Soy Sauce Protocol

Produces a lower-histamine soy sauce using zeolite treatment. Soy sauce has no salicylates per the Swain study, so only histamine needs addressing.

Why Soy Sauce

Soy sauce is high histamine due to fermentation but is confirmed salicylate-free. It’s also a significant umami source that’s difficult to replace. Zeolite treatment alone should make it more tolerable.

Mechanism

Same as Method Z — Zeolite Histamine Removal. Histamine is positively charged, zeolite is negatively charged — cation exchange pulls histamine out of solution into the zeolite lattice.

Protocol

  1. Add food-grade zeolite to soy sauce
  2. Agitate, steep at room temperature or refrigerated (refrigerated preferred for food safety)
  3. Centrifuge — zeolite pellets at bottom
  4. Decant, keep soy sauce, discard pellet
  5. Bottle and refrigerate

No oil step needed — no salicylates to remove.

Zeolite vs Bentonite

Both are clay minerals that work via cation exchange. Research suggests:

  • Zeolite (clinoptilolite) may be more selective for histamine specifically
  • Bentonite is better studied for mycotoxin removal; histamine binding is secondary
  • Bentonite can occasionally trigger histamine release in some sensitive individuals — a concern worth noting
  • Zeolite preferred for this application

What Zeolite Also Removes

Zeolite may remove some proteins and other positively-charged molecules alongside histamine.
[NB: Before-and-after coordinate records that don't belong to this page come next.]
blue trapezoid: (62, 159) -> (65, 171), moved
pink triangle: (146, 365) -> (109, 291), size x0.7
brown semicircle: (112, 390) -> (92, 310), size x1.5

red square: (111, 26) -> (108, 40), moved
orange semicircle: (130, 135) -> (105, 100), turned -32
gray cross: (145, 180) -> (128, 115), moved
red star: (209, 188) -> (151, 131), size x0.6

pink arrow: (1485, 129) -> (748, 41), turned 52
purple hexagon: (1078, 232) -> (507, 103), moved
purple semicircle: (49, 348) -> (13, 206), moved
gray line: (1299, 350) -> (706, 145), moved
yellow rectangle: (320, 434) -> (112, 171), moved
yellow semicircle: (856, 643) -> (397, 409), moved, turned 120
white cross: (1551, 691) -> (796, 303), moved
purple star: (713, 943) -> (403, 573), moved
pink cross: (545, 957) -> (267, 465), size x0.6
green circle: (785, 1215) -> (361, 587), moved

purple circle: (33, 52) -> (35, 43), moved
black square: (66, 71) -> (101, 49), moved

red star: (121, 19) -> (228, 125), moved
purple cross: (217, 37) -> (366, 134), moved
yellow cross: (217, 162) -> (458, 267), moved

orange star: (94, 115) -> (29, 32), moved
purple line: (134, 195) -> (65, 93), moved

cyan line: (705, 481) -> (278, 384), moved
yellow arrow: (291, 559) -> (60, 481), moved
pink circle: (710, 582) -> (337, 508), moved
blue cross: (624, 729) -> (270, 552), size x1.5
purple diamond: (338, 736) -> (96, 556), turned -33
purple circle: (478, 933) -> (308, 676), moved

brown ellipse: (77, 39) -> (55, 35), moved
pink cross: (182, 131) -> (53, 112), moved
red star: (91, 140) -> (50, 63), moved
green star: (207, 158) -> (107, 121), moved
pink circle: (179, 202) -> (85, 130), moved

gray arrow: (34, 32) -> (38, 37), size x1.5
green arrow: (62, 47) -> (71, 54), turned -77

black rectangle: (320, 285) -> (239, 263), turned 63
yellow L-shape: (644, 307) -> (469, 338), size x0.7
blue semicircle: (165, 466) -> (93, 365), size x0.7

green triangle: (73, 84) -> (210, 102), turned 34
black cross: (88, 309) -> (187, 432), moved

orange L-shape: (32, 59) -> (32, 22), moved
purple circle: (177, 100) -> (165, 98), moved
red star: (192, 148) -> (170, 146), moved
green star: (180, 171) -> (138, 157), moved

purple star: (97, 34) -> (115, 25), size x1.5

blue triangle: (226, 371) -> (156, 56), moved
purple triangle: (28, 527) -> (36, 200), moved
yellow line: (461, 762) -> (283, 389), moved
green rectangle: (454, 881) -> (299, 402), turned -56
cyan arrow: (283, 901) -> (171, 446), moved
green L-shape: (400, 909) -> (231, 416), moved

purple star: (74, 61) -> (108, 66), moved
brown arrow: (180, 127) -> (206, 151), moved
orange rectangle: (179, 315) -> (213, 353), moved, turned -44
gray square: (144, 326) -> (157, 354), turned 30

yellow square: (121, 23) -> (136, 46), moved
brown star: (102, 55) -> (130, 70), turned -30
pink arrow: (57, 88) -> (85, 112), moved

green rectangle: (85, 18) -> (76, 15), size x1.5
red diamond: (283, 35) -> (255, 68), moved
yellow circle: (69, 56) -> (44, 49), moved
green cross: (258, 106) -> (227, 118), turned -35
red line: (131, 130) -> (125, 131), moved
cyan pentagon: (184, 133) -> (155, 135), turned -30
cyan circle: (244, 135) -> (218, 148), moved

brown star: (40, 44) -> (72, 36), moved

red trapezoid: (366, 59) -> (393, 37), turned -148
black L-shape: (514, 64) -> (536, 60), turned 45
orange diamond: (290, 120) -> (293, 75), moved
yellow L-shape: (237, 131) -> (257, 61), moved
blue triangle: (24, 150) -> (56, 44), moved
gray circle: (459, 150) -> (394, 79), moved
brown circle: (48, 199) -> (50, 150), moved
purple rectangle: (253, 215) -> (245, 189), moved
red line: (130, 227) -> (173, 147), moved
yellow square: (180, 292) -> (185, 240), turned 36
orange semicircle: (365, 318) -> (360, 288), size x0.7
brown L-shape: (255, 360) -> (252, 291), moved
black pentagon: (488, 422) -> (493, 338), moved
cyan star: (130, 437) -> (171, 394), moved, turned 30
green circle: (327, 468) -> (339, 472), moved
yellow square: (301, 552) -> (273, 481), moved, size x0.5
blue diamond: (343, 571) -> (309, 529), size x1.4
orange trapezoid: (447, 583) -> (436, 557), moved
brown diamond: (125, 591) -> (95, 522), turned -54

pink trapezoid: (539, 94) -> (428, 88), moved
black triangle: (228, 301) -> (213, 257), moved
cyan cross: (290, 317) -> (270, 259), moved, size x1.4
This could affect the depth of flavor slightly. Soy sauce has enough complexity that this is likely minor, but empirical tasting needed.

Flavor Impact

The core umami compounds (glutamates, nucleotides) are primarily water-soluble and neutral/anionic — they should not be significantly affected by cation exchange. The umami character of the soy sauce should largely survive.

Notes

  • Coconut aminos are not a safe alternative — they are also fermented and high histamine
  • This protocol is novel; no published prior art found
  • Small test batch recommended before treating large quantities
  • Zeolite rechargeable with salt water — see Method Z — Zeolite Histamine Removal

Future Extension

A bentonite or zeolite pass could theoretically be applied to other fermented condiments: fish sauce, Worcestershire, miso. Each would need individual assessment for salicylate content to determine if Method A is also needed.